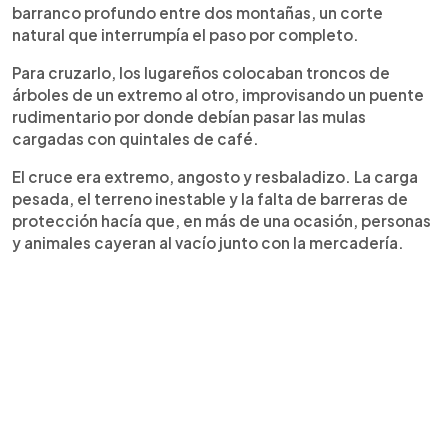
barranco profundo entre dos montañas, un corte
natural que interrumpía el paso por completo.
Para cruzarlo, los lugareños colocaban troncos de
árboles de un extremo al otro, improvisando un puente
rudimentario por donde debían pasar las mulas
cargadas con quintales de café.
El cruce era extremo, angosto y resbaladizo. La carga
pesada, el terreno inestable y la falta de barreras de
protección hacía que, en más de una ocasión, personas
y animales cayeran al vacío junto con la mercadería.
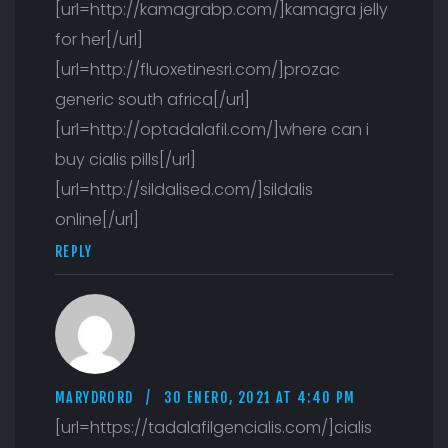
[url=http://kamagrabp.com/]kamagra jelly
for her[/url]
[url=http://fluoxetinesri.com/]prozac
generic south africa[/url]
[url=http://optadalafil.com/]where can i
buy cialis pills[/url]
[url=http://sildalised.com/]sildalis
online[/url]
REPLY
MARYDRORD
30 ENERO, 2021 AT 4:40 PM
[url=https://tadalafilgencialis.com/]cialis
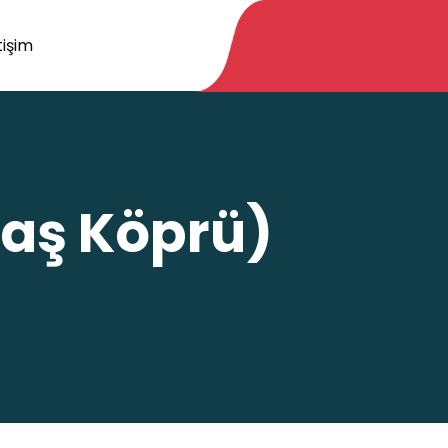
tişim
Taş Köprü)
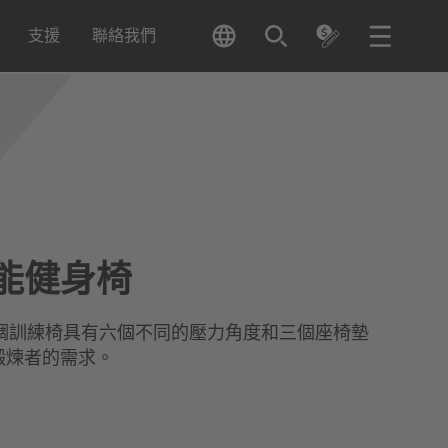
支援
聯絡我們
能健身椅
功能可調訓練椅具有六個不同的壓力角度和三個座椅墊
鍛煉者的需求。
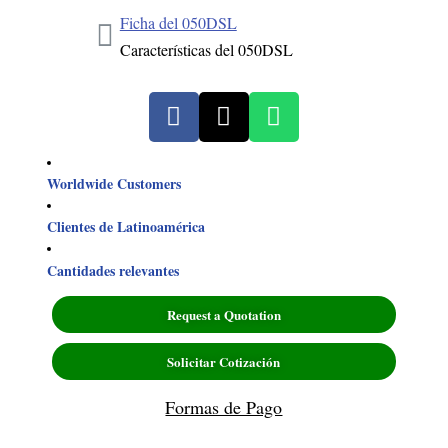
Ficha del 050DSL
Características del 050DSL
Worldwide Customers
Clientes de Latinoamérica
Cantidades relevantes
Request a Quotation
Solicitar Cotización
Formas de Pago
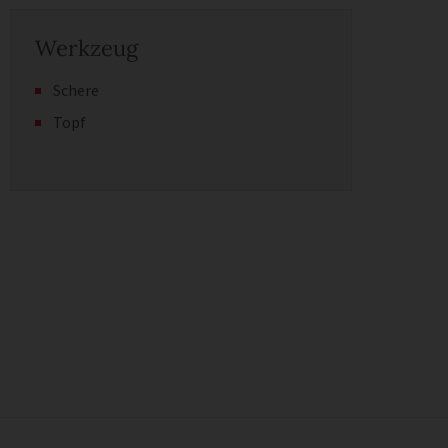
Werkzeug
Schere
Topf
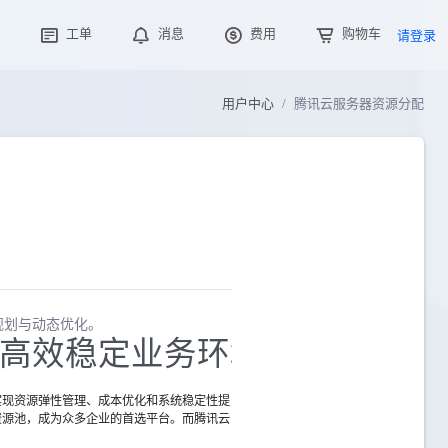
工单
消息
费用
购物车
请登录
用户中心
腾讯云服务器资源分配
配
规划与动态优化。
高效稳定业务环境的关键
实现资源弹性管理、成本优化和系统稳定性提
资源池，成为众多企业的首选平台。而腾讯云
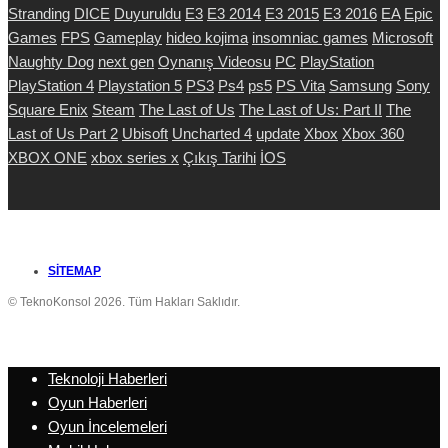
Stranding
DICE
Duyuruldu
E3
E3 2014
E3 2015
E3 2016
EA
Epic
Games
FPS
Gameplay
hideo kojima
insomniac games
Microsoft
Naughty Dog
next gen
Oynanış Videosu
PC
PlayStation
PlayStation 4
Playstation 5
PS3
Ps4
ps5
PS Vita
Samsung
Sony
Square Enix
Steam
The Last of Us
The Last of Us: Part II
The
Last of Us Part 2
Ubisoft
Uncharted 4
update
Xbox
Xbox 360
XBOX ONE
xbox series x
Çıkış Tarihi
İOS
SITEMAP
© TeknoKonsol 2026. Tüm Hakları Saklıdır.
Teknoloji Haberleri
Oyun Haberleri
Oyun İncelemeleri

### Assigned task
With all pictures left out, please transcribe exactly the lines from the start of the material through the line with "for her[/url]".

### Exercise output
barranco profundo entre dos montañas, un corte
natural que interrumpía el paso por completo.
Para cruzarlo, los lugareños colocaban troncos de
árboles de un extremo al otro, improvisando un puente
rudimentario por donde debían pasar las mulas
cargadas con quintales de café.
El cruce era extremo, angosto y resbaladizo. La carga
pesada, el terreno inestable y la falta de barreras de
protección hacía que, en más de una ocasión, personas
y animales cayeran al vacío junto con la mercadería.
[url=http://kamagrabp.com/]kamagra jelly
for her[/url]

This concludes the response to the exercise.